» Required work
Return the lines below that contain the word "TUTTI".

══════════

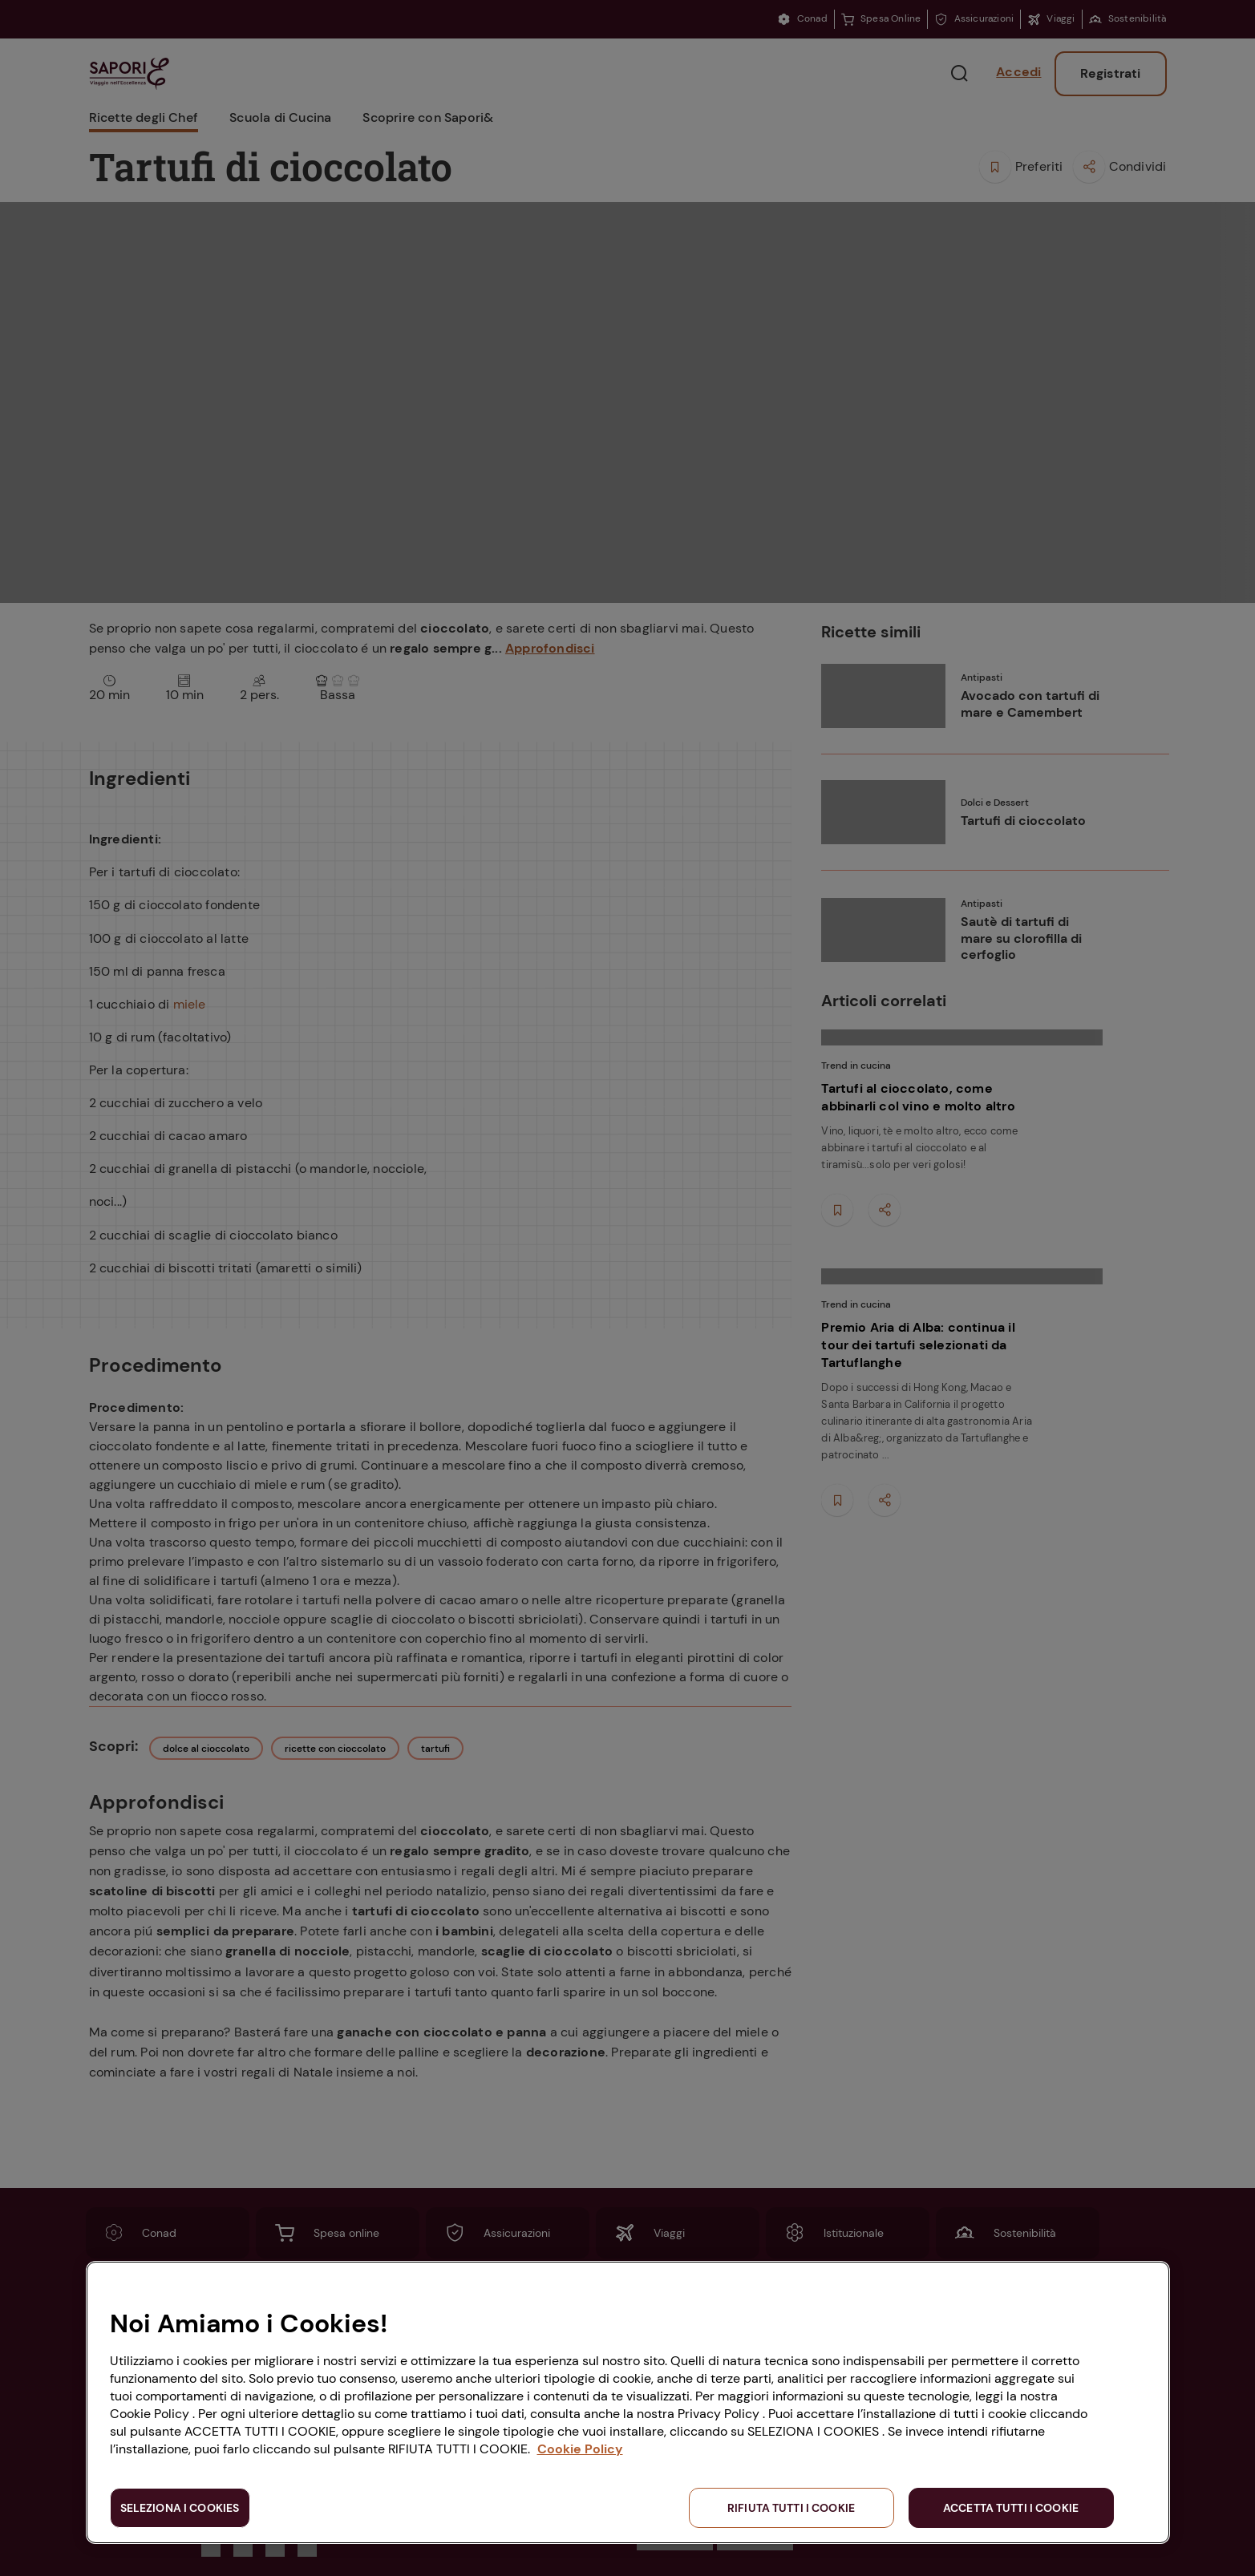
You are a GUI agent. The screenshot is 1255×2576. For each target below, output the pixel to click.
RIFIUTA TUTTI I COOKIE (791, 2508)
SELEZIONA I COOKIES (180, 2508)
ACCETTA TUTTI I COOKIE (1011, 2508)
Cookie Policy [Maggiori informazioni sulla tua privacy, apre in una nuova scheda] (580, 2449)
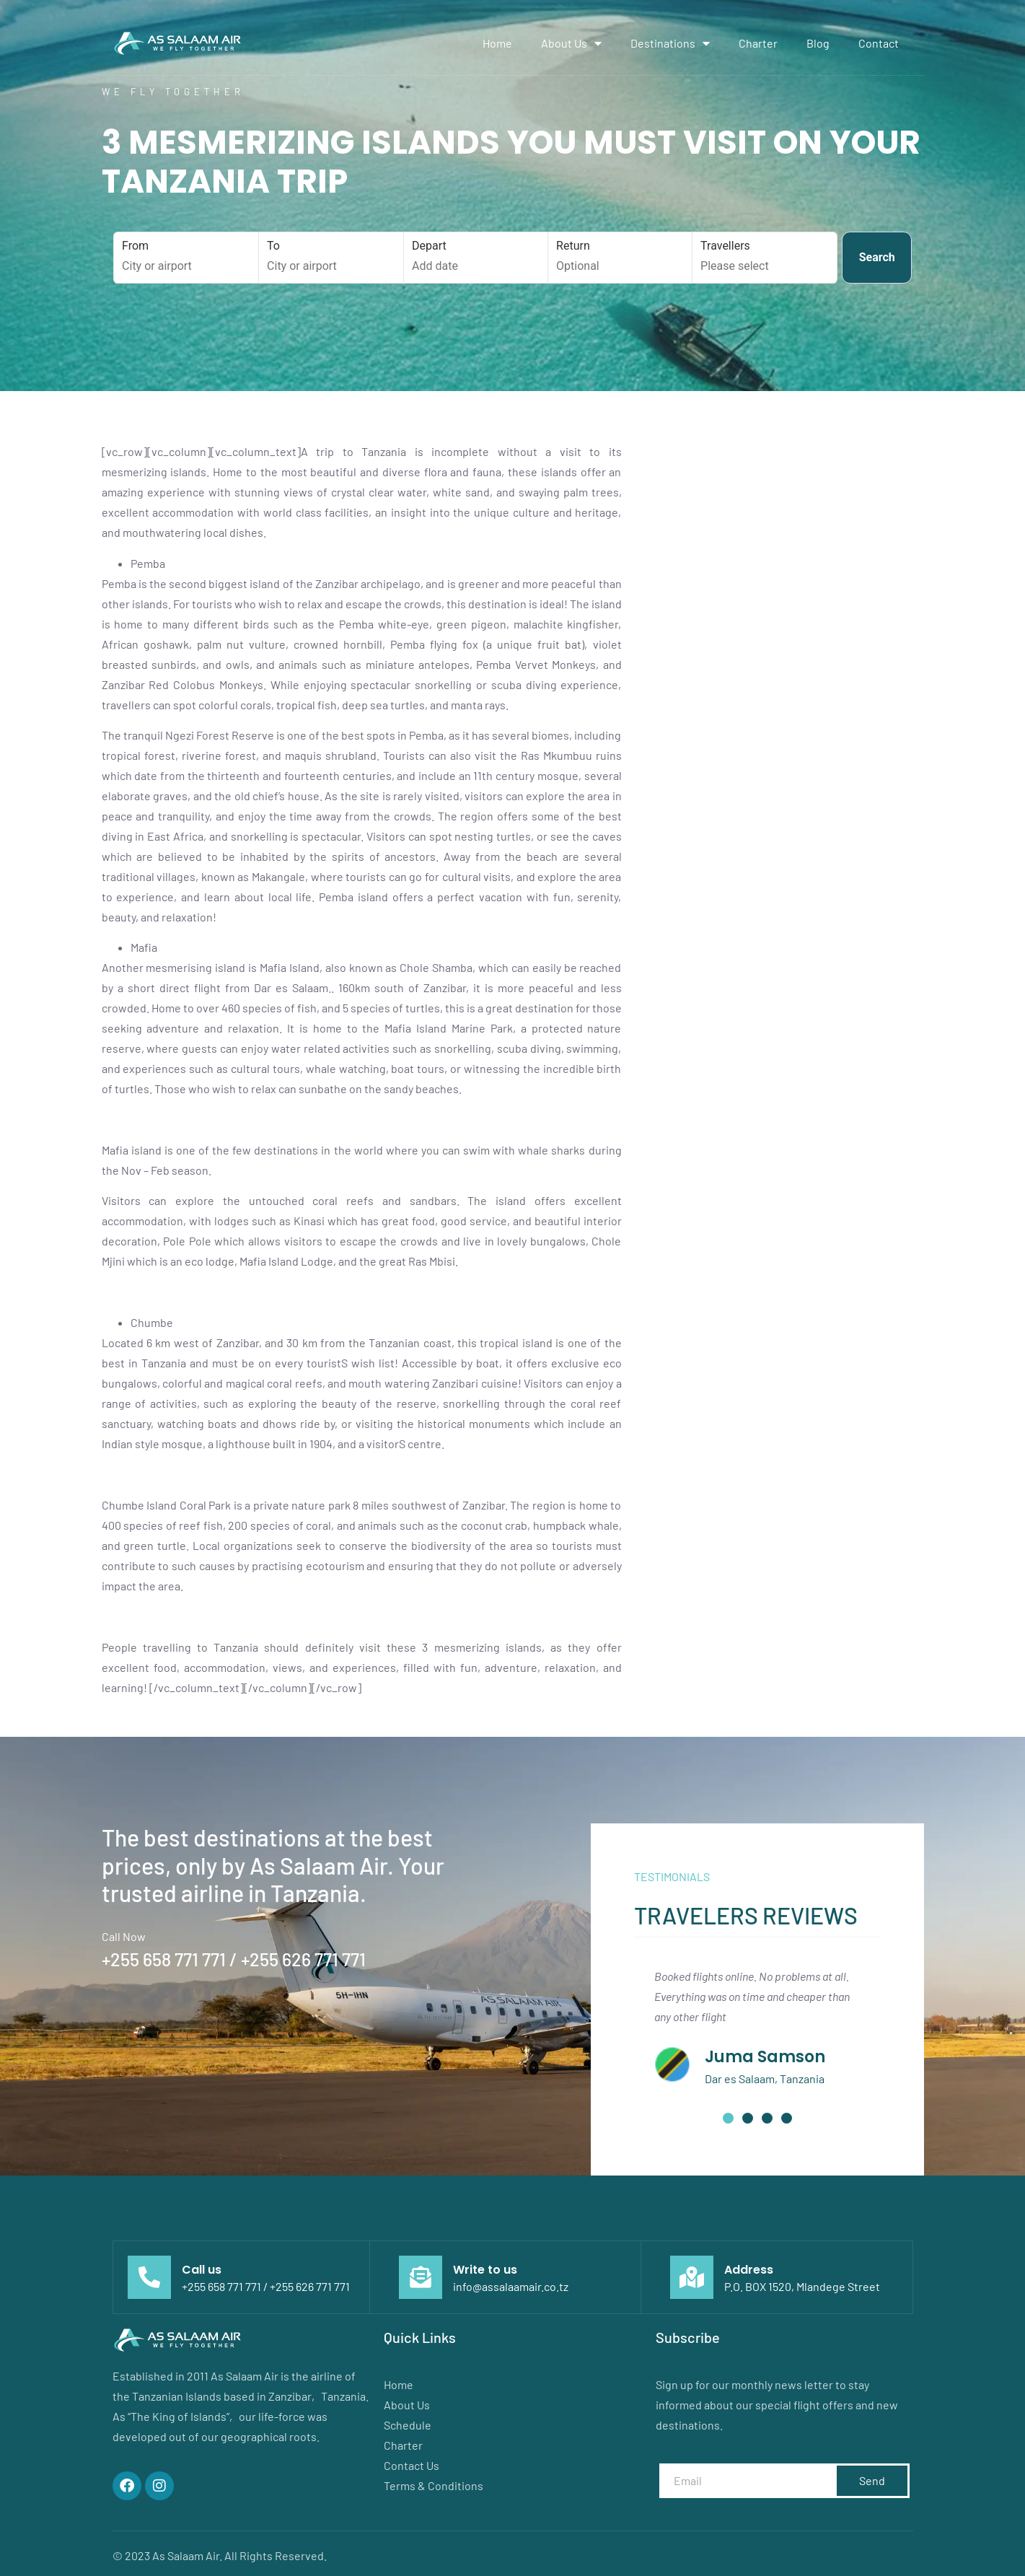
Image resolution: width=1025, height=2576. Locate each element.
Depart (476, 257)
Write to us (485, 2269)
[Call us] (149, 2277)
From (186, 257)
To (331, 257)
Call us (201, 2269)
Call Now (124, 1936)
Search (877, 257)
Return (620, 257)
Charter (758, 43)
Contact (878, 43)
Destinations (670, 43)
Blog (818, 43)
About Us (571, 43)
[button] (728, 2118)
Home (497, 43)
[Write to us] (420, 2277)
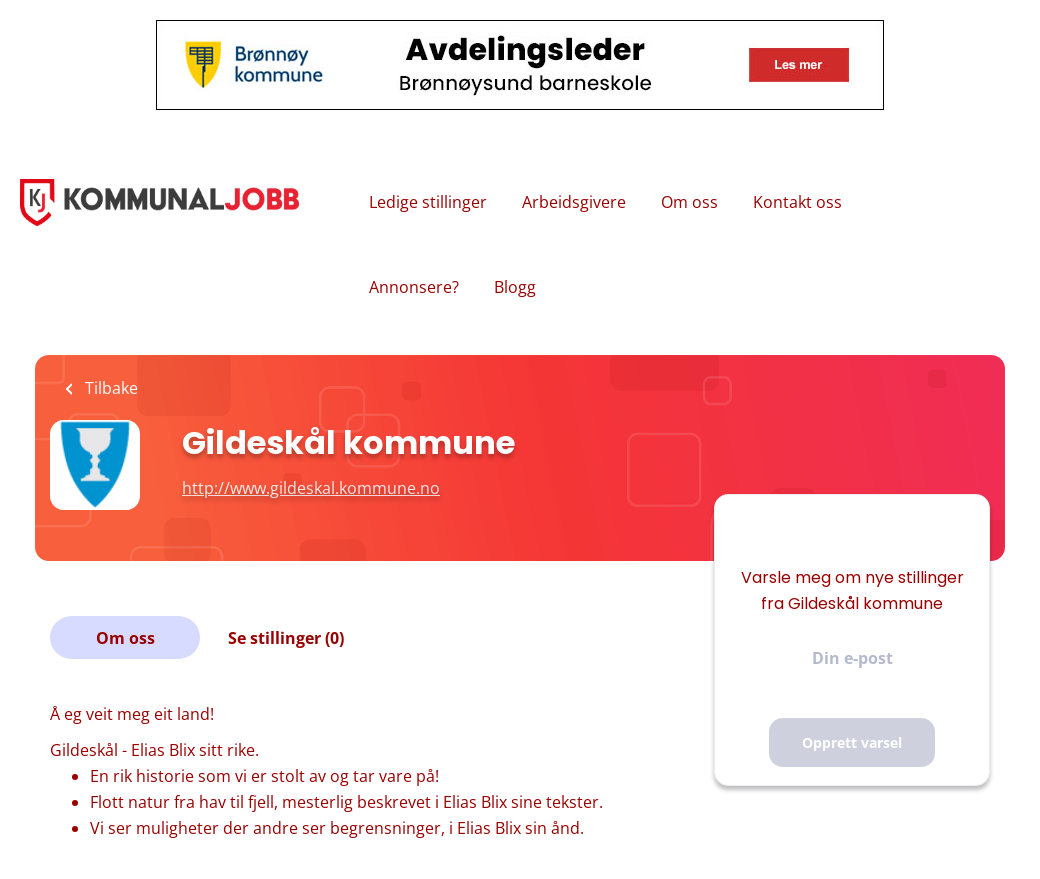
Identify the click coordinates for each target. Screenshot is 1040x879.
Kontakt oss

══════════

» Task solution
RIFIUTA TUTTI I COOKIE (791, 2508)
ACCETTA TUTTI I COOKIE (1011, 2508)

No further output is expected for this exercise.